### Records supplied
>>>
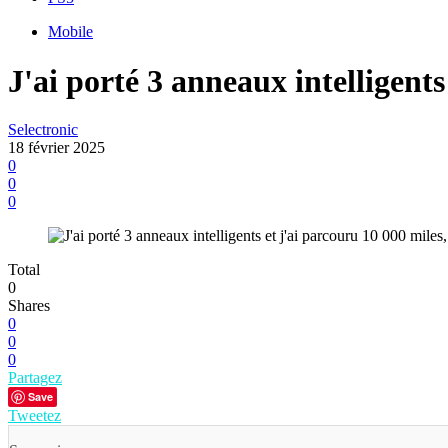
Mobile
J'ai porté 3 anneaux intelligents
Selectronic
18 février 2025
0
0
0
Total
0
Shares
0
0
0
Partagez
Save
Tweetez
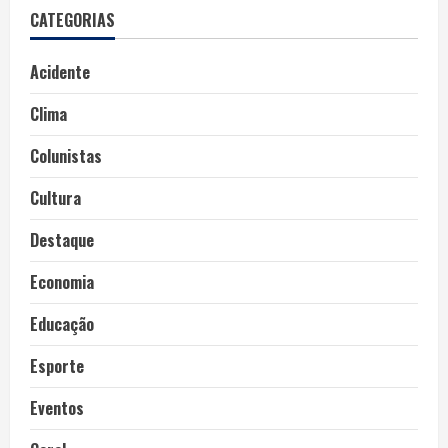
CATEGORIAS
Acidente
Clima
Colunistas
Cultura
Destaque
Economia
Educação
Esporte
Eventos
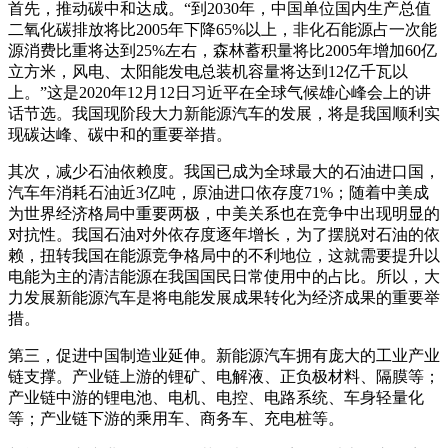
首先，推动碳中和达成。“到2030年，中国单位国内生产总值
二氧化碳排放将比2005年下降65%以上，非化石能源占一次能
源消费比重将达到25%左右，森林蓄积量将比2005年增加60亿
立方米，风电、太阳能发电总装机容量将达到12亿千瓦以
上。”这是2020年12月12日习近平在全球气候雄心峰会上的讲
话节选。我国现阶段大力新能源汽车的发展，将是我国顺利实
现碳达峰、碳中和的重要举措。
其次，减少石油依赖度。我国已成为全球最大的石油进口国，
汽车年消耗石油近3亿吨，原油进口依存度71%；随着中美成
为世界经济格局中重要两极，中美关系也在竞争中出现明显的
对抗性。我国石油对外依存度逐年增长，为了摆脱对石油的依
赖，扭转我国在能源竞争格局中的不利地位，这就需要提升以
电能为主的清洁能源在我国国民日常使用中的占比。所以，大
力发展新能源汽车是将电能发展成果转化为经济成果的重要举
措。
第三，促进中国制造业延伸。新能源汽车拥有庞大的工业产业
链支撑。产业链上游的锂矿、电解液、正负极材料、隔膜等；
产业链中游的锂电池、电机、电控、电路系统、车身轻量化
等；产业链下游的乘用车、商务车、充电桩等。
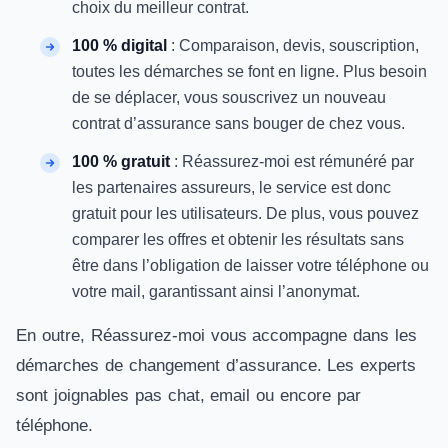
choix du meilleur contrat.
100 % digital
: Comparaison, devis, souscription,
toutes les démarches se font en ligne. Plus besoin
de se déplacer, vous souscrivez un nouveau
contrat d’assurance sans bouger de chez vous.
100 % gratuit
: Réassurez-moi est rémunéré par
les partenaires assureurs, le service est donc
gratuit pour les utilisateurs. De plus, vous pouvez
comparer les offres et obtenir les résultats sans
être dans l’obligation de laisser votre téléphone ou
votre mail, garantissant ainsi l’anonymat.
En outre, Réassurez-moi vous accompagne dans les
démarches de changement d’assurance. Les experts
sont joignables pas chat, email ou encore par
téléphone.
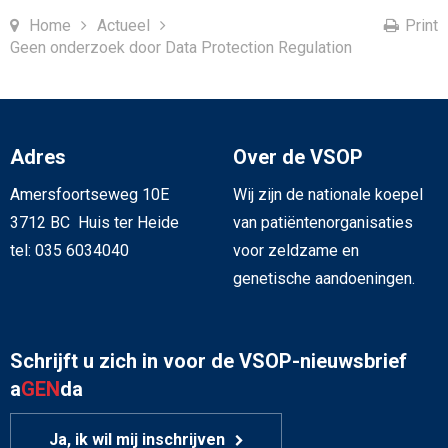
Home
Actueel
Print
Geen onderzoek door Data Protection Regulation
Adres
Over de VSOP
Amersfoortseweg 10E
Wij zijn de nationale koepel
3712 BC Huis ter Heide
van patiëntenorganisaties
tel: 035 6034040
voor zeldzame en
genetische aandoeningen.
Schrijft u zich in voor de VSOP-nieuwsbrief
a
GEN
da
Ja, ik wil mij inschrijven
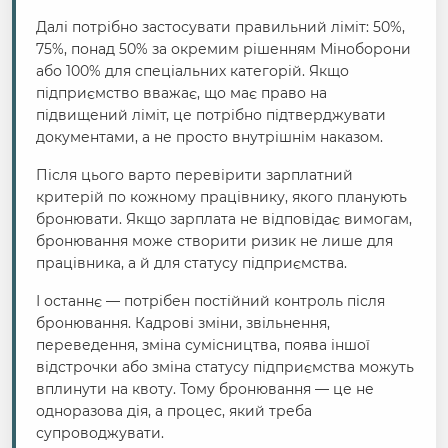
Далі потрібно застосувати правильний ліміт: 50%,
75%, понад 50% за окремим рішенням Міноборони
або 100% для спеціальних категорій. Якщо
підприємство вважає, що має право на
підвищений ліміт, це потрібно підтверджувати
документами, а не просто внутрішнім наказом.
Після цього варто перевірити зарплатний
критерій по кожному працівнику, якого планують
бронювати. Якщо зарплата не відповідає вимогам,
бронювання може створити ризик не лише для
працівника, а й для статусу підприємства.
І останнє — потрібен постійний контроль після
бронювання. Кадрові зміни, звільнення,
переведення, зміна сумісництва, поява іншої
відстрочки або зміна статусу підприємства можуть
вплинути на квоту. Тому бронювання — це не
одноразова дія, а процес, який треба
супроводжувати.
<<<
### Work order
In the listing above, the required lines run from the line with "être dans l’obligation" through the line with "genetische aandoeningen.". Output exactly those lines, omitting pictures.

### Answer to this exercise
être dans l’obligation de laisser votre téléphone ou
votre mail, garantissant ainsi l’anonymat.
En outre, Réassurez-moi vous accompagne dans les
démarches de changement d’assurance. Les experts
sont joignables pas chat, email ou encore par
téléphone.
Home
Actueel
Print
Geen onderzoek door Data Protection Regulation
Adres
Over de VSOP
Amersfoortseweg 10E
Wij zijn de nationale koepel
3712 BC Huis ter Heide
van patiëntenorganisaties
tel: 035 6034040
voor zeldzame en
genetische aandoeningen.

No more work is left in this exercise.